_What you have to do_:
Once the images are set aside, return every entry exactly.

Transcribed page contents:
****
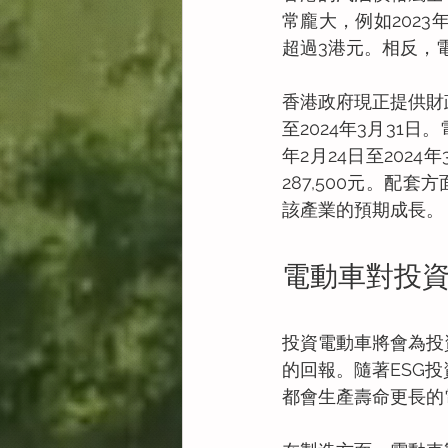
常龐大，例如2023
超過3港元。相反，
香港政府現正提供財
至2024年3月31
年2月24日至202
287,500元。配
該產業的預期成長。
電動車對投
投資電動車將會為投
的回報。隨著ESG
都會生產壽命更長的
****
_Final answer_:
常龐大，例如2023
超過3港元。相反，
香港政府現正提供財
至2024年3月31
年2月24日至202
287,500元。配
該產業的預期成長。
電動車對投
投資電動車將會為投
的回報。隨著ESG
都會生產壽命更長的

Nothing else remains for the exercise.